Monday, April 17, 2017

The Great Outdoors

a trillium blooms in Alabama
The South's long season of warmth has returned. The woods are turning greener and more shaded by the day, while spring wildflowers are in their final throes.  Its the time of year where I feel a quickening, too. All I want to do this time of year is be outside doing anything, or nothing. It's a time for me to stretch my winter legs on the trail, get a bit of kayaking in, and spend a lot of time sitting in the yard watching birds, bees, and butterflies in addition to the usual pups.

I've been thinking a lot about a National Geographic Article from last year about the stress relieving benefits of time in nature. Mostly I've been thinking about this because reading through the Pray portion of Eat, Pray, Love (which I did in March) mostly made me think this was just a person who had not spent enough time in the the Great Outdoors. And it's made me more aware through this season just what nature really does for me. And it is a lot. I grew up in the country, and I've spent more waking hours outdoors than in, excluding the burden of education and an office job, of course.

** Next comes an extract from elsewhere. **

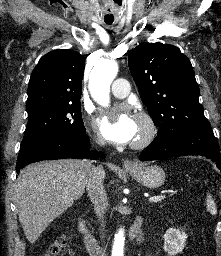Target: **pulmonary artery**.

So if you are reading this today, I suggest you get out there and find a trail this weekend; it will be Earth Day after all. This season doesn't last long. If you are in Middle Tennessee or Northern Alabama, I'll even make a suggestion. The Perimeter Trail at Sewanee, especially the section known as Shakerag Hollow, makes for some great spring hiking, with lots of wildflowers, birds, and little creeks and cascades.